Story and Photos By Beth Donze
“Teacher, can we have class outside?”
It’s a question generations of students have asked their teachers in a mostly futile bid to get out of the classroom on a beautiful day.
But at St. Margaret Mary Elementary School in Slidell, the question doesn’t even need to be raised.
Whenever teachers have a learning activity they feel would be enhanced by being out in the fresh air, they simply take their students to St. Margaret Mary’s shaded “outdoor classroom,” currently in its third year of existence.
Students eagerly take a spot on one of the outdoor classroom’s amphitheater-style benches to receive teacher-led lessons and take part in lively class discussions, maintaining their focus even against the hum of distant traffic.
The special classroom also enables students to present their own work on an outdoor “stage” – a decked space at the head of the classroom that is elevated slightly above ground level.
Any required visual aids can be easily clipped to a nearby display board.
“Being stuck inside four walls for seven hours a day, they can get restless. Coming outside gives (our students) just another space to be able to learn,” said second grade teacher Elaine Riviere, who took the idea of creating an outdoor classroom to then-principal Bobby Ohler three years ago.
Conveniently located on a large triangle of grass adjacent to covered walkways spilling off the school’s traditional classrooms, the space was completed over two summers by St. Margaret Mary’s Men’s Club. The classroom’s bench seating and stage, which mimic wood but are made of rot-resistant, splinter-free plastic, were completed in 2017; shade sails in the school colors of blue and red were added in 2018.
The teaching possibilities are endless at the space, which comfortably seats up to 40 students at a time. Over the years, it has been used by every grade as a venue for everything from math and language arts lessons, to the kindergartners’ annual Alphabet Fashion Show, to re-enactments of Bible stories.
Recently, Riviere asked her second graders to go onstage in pairs to share their homework – their original sentences on the weekly writing theme. Each student duo was challenged to identify the sentence’s subject, predicate and vocabulary words.
“(The outdoor classroom) offers a little more freedom but they still learn,” Riviere said, noting how the instruction dynamic shifts a bit when students are learning outdoors. In their traditional classroom, students tend to identify Riviere as the sole teacher, whereas both paired and group learning seem to explode when the class goes outside and students are “on stage” in front of their classmates.
“We (teachers) want them to be able to feel like they are teachers, too,” Riviere said. “I instill in my students that I am not the only teacher in the classroom. We have 23 teachers – 22 students and myself. They can teach one another. They feel more engaged. They feel more of an ownership of their work – ‘this is what I did and I want to teach you about it.’ They have really grown in confidence!”

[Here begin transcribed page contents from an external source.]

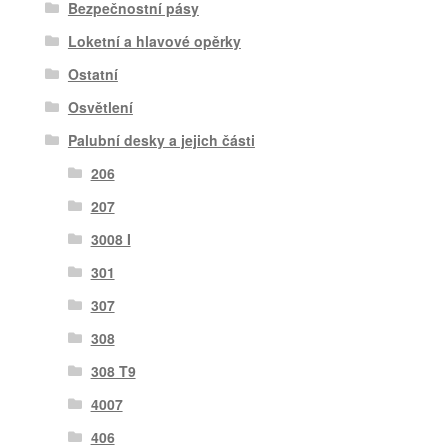
Bezpečnostní pásy
Loketní a hlavové opěrky
Ostatní
Osvětlení
Palubní desky a jejich části
206
207
3008 I
301
307
308
308 T9
4007
406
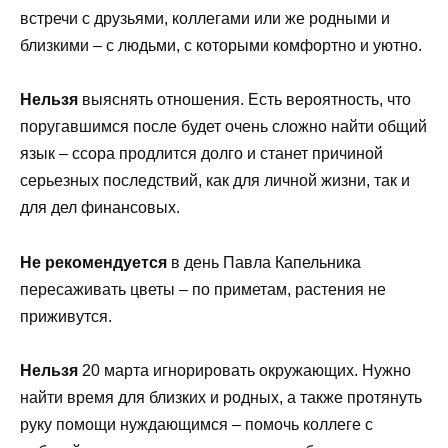
встречи с друзьями, коллегами или же родными и
близкими – с людьми, с которыми комфортно и уютно.
Нельзя
выяснять отношения. Есть вероятность, что
поругавшимся после будет очень сложно найти общий
язык – ссора продлится долго и станет причиной
серьезных последствий, как для личной жизни, так и
для дел финансовых.
Не рекомендуется
в день Павла Капельника
пересаживать цветы – по приметам, растения не
приживутся.
Нельзя
20 марта игнорировать окружающих. Нужно
найти время для близких и родных, а также протянуть
руку помощи нуждающимся – помочь коллеге с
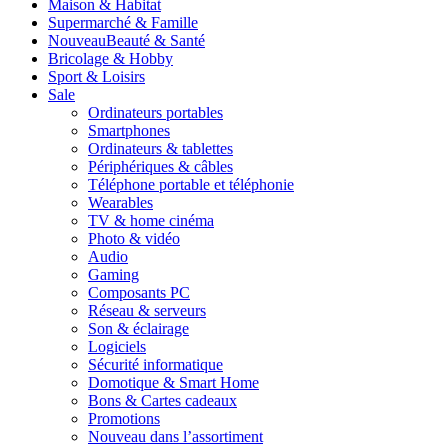
Maison & Habitat
Supermarché & Famille
Nouveau
Beauté & Santé
Bricolage & Hobby
Sport & Loisirs
Sale
Ordinateurs portables
Smartphones
Ordinateurs & tablettes
Périphériques & câbles
Téléphone portable et téléphonie
Wearables
TV & home cinéma
Photo & vidéo
Audio
Gaming
Composants PC
Réseau & serveurs
Son & éclairage
Logiciels
Sécurité informatique
Domotique & Smart Home
Bons & Cartes cadeaux
Promotions
Nouveau dans l’assortiment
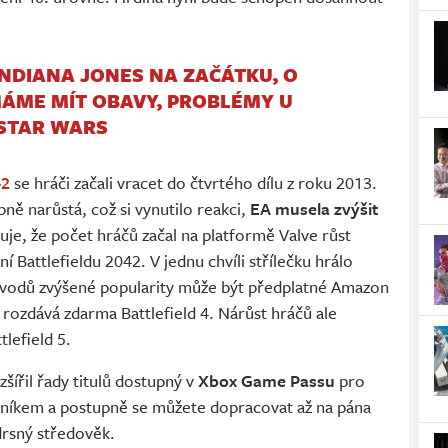
INDIANA JONES NA ZAČÁTKU, O
ÁME MÍT OBAVY, PROBLÉMY U
 STAR WARS
42
se hráči začali vracet do čtvrtého dílu z roku 2013.
ně narůstá, což si vynutilo reakci,
EA musela zvýšit
je, že počet hráčů začal na platformě Valve růst
í Battlefieldu 2042. V jednu chvíli střílečku hrálo
důvodů zvýšené popularity může být předplatné Amazon
ozdává zdarma Battlefield 4. Nárůst hráčů ale
tlefield 5.
zšířil řady titulů dostupný v
Xbox Game Passu
pro
lníkem a postupně se můžete dopracovat až na pána
drsný středověk.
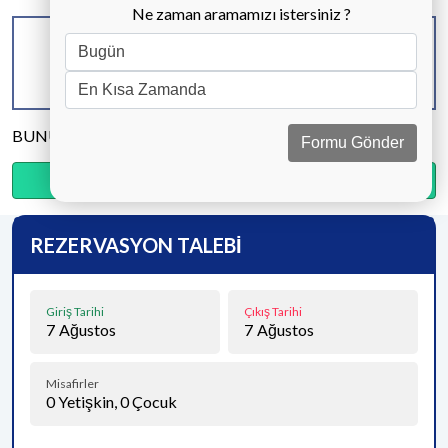
Ne zaman aramamızı istersiniz ?
KAPASİTE
BANYO & WC
YATAK ODASI
10 KİŞİ
4 ADET
5 ADET
BUNU PAYLAŞ
Formu Gönder
Ödemenin %20’sini şimdi, kalanını kapıda öde.
REZERVASYON TALEBİ
Giriş Tarihi
Çıkış Tarihi
7
Ağustos
7
Ağustos
Misafirler
0
Yetişkin,
0
Çocuk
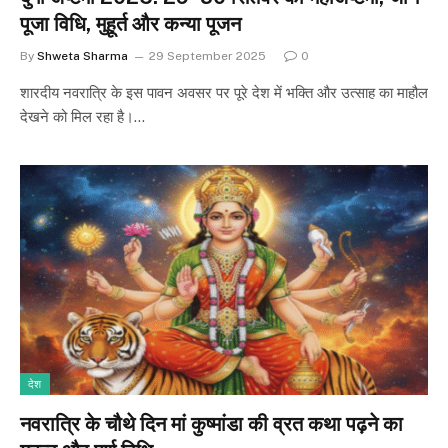
पूजा विधि, मुहूर्त और कन्या पूजन
By
Shweta Sharma
29 September 2025
0
शारदीय नवरात्रि के इस पावन अवसर पर पूरे देश में भक्ति और उत्साह का माहौल
देखने को मिल रहा है।…
देश
नवरात्रि के चौथे दिन मां कुष्मांडा की व्रत कथा पढ़ने का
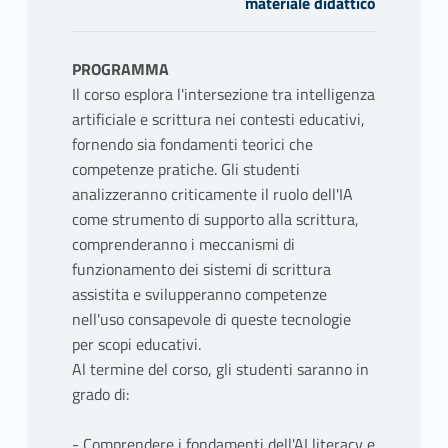
materiale didattico
PROGRAMMA
Il corso esplora l'intersezione tra intelligenza
artificiale e scrittura nei contesti educativi,
fornendo sia fondamenti teorici che
competenze pratiche. Gli studenti
analizzeranno criticamente il ruolo dell'IA
come strumento di supporto alla scrittura,
comprenderanno i meccanismi di
funzionamento dei sistemi di scrittura
assistita e svilupperanno competenze
nell'uso consapevole di queste tecnologie
per scopi educativi.
Al termine del corso, gli studenti saranno in
grado di:
- Comprendere i fondamenti dell'AI literacy e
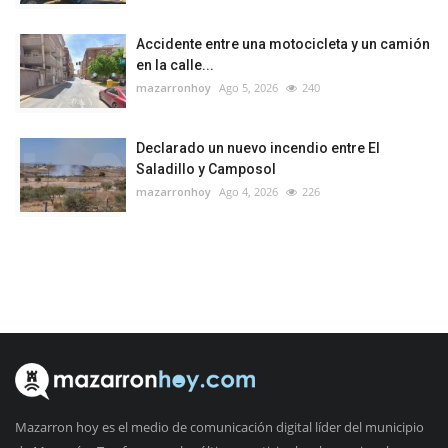
Accidente entre una motocicleta y un camión
en la calle...
mazarronhoy
Ago 5, 2026
240
Declarado un nuevo incendio entre El
Saladillo y Camposol
mazarronhoy
Ago 4, 2026
226
Mazarron hoy es el medio de comunicación digital líder del municipio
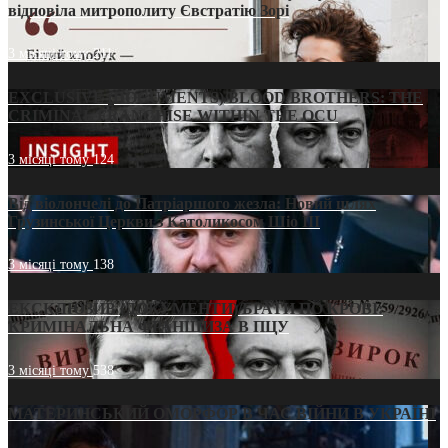
відповіла митрополиту Євстратію Зорі
3 місяці тому
211
EXCLUSIVE (DOCUMENTS)/BLOOD BROTHERS: THE
CRIMINAL FRANCHISE WITHIN THE OCU
3 місяці тому
124
Від віолончелі до Патріаршого жезла: Новий шлях
Грузинської Церкви з Католикосом Шіо III
3 місяці тому
138
ЕКСКЛЮЗИВ (ДОКУМЕНТИ)/БРАТИ ПО КРОВІ:
КРИМІНАЛЬНА ФРАНШИЗА В ПЦУ
3 місяці тому
538
МАТЕРИНСЬКИЙ ОМОРФОР В ЧАС ВІЙНИ В УКРАЇНІ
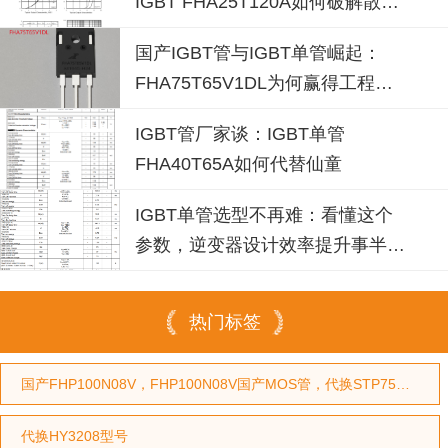
IGBT FHA25T120A如何破解散热
失效风险？
国产IGBT管与IGBT单管崛起：
FHA75T65V1DL为何赢得工程师
青睐？igbt单管厂家选型参考
IGBT管厂家谈：IGBT单管
FHA40T65A如何代替仙童
IGBT单管选型不再难：看懂这个
参数，逆变器设计效率提升事半功
倍
热门标签
国产FHP100N08V，FHP100N08V国产MOS管，代换STP75NF75型号，代换HY3208型号
代换HY3208型号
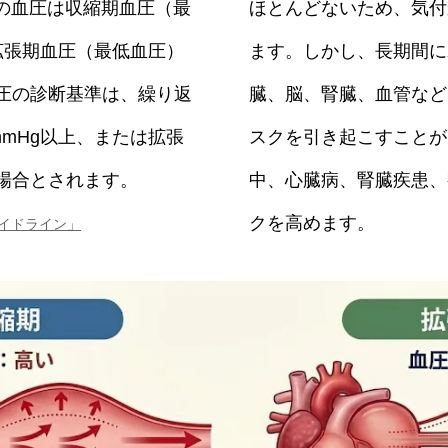
の血圧は収縮期血圧（最
ほとんどないため、気付
、拡張期血圧（最低血圧）
ます。しかし、長期間に
血圧の診断基準は、繰り返
臓、脳、腎臓、血管など
mmHg以上、または拡張
スクを引き起こすことが
る場合とされます。
中、心臓病、腎臓疾患、
クを高めます。
イドライン」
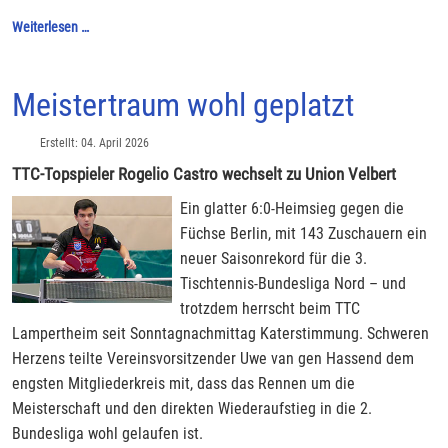
Weiterlesen …
Meistertraum wohl geplatzt
Erstellt: 04. April 2026
TTC-Topspieler Rogelio Castro wechselt zu Union Velbert
Ein glatter 6:0-Heimsieg gegen die
Füchse Berlin, mit 143 Zuschauern ein
neuer Saisonrekord für die 3.
Tischtennis-Bundesliga Nord – und
trotzdem herrscht beim TTC
Lampertheim seit Sonntagnachmittag Katerstimmung. Schweren
Herzens teilte Vereinsvorsitzender Uwe van gen Hassend dem
engsten Mitgliederkreis mit, dass das Rennen um die
Meisterschaft und den direkten Wiederaufstieg in die 2.
Bundesliga wohl gelaufen ist.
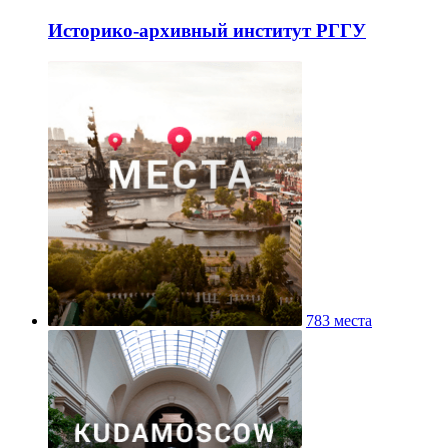
Историко-архивный институт РГГУ
783 места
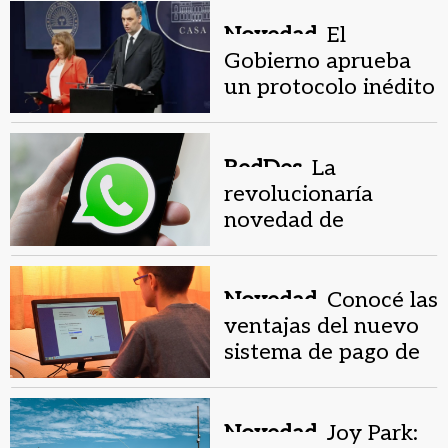
película
Novedad.
El
Gobierno aprueba
un protocolo inédito
para identificar
personas por su olor
RedDes.
La
revolucionaría
novedad de
WhatsApp
Novedad.
Conocé las
ventajas del nuevo
sistema de pago de
impuestos
municipales de
Pocito
Novedad.
Joy Park:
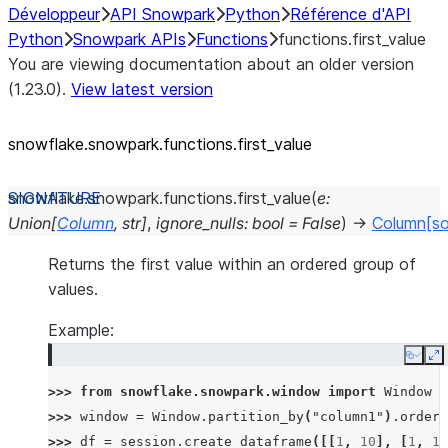
Développeur
API Snowpark
Python
Référence d'API
Python
Snowpark APIs
Functions
functions.first_value
You are viewing documentation about an older version
(1.23.0).
View latest version
snowflake.snowpark.functions.first_
value
snowflake.snowpark.functions.
first_value
(
e
:
Union
[
Column
,
str
]
,
ignore_nulls
:
bool
=
False
)
→
Column
[s
Returns the first value within an ordered group of
values.
Example:
Copy
E
>>> 
from
snowflake.snowpark.window
import
Window
>>> 
window
=
Window
.
partition_by
(
"column1"
)
.
order_
>>> 
df
=
session
.
create_dataframe
([[
1
,
10
],
[
1
,
11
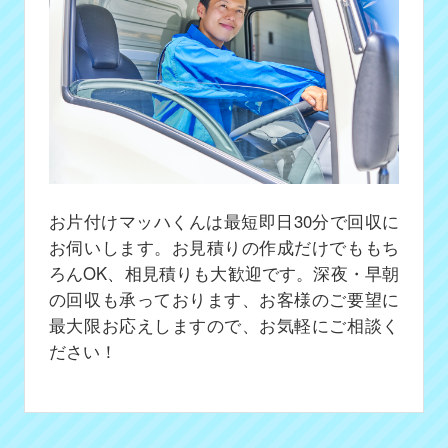
お片付けマッハくんは最短即日30分で回収に
お伺いします。お見積りの作成だけでももち
ろんOK、相見積りも大歓迎です。深夜・早朝
の回収も承っております、お客様のご要望に
最大限お応えしますので、お気軽にご相談く
ださい！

Riviere said the outdoor classroom also lends itself to “buddy” activities between different grade levels. For example, it is used when second graders prepare for their sacraments with their fifth-grade prayer partners. Older students also use the classroom to act out skits on science lab safety for their younger schoolmates.
Teachers generally alert other faculty members when they want to use the classroom by text or Google Calendar, but sometimes things unfold more spontaneously, Riviere said.
“The (lower grade) classrooms are right there, so we (teachers) can say, ‘Nobody’s out there right now! Grab your reading books! We’re gonna partner up in the outdoor classroom!’”
The space also offers teaching moments that are not available in regular classrooms. For example, Riviere had her students measure the length of the classroom’s first and last bench and then subtract those numbers to find the difference. A nearby oak tree was measured for its circumference.
“It’s just a different environment for learning,” Riviere said. “It’s getting them out of the classroom and realizing you don’t only learn inside classroom walls; you can learn when you’re outside; you can learn when you’re on the playground.”
On Aug. 12, the St. Margaret Mary Men’s Club surprised Riviere by officially dedicating the classroom as the “Elaine H. Riviere Outdoor Learning Center.” Father Edward Grice, pastor, blessed the new sign and prayed over the classroom.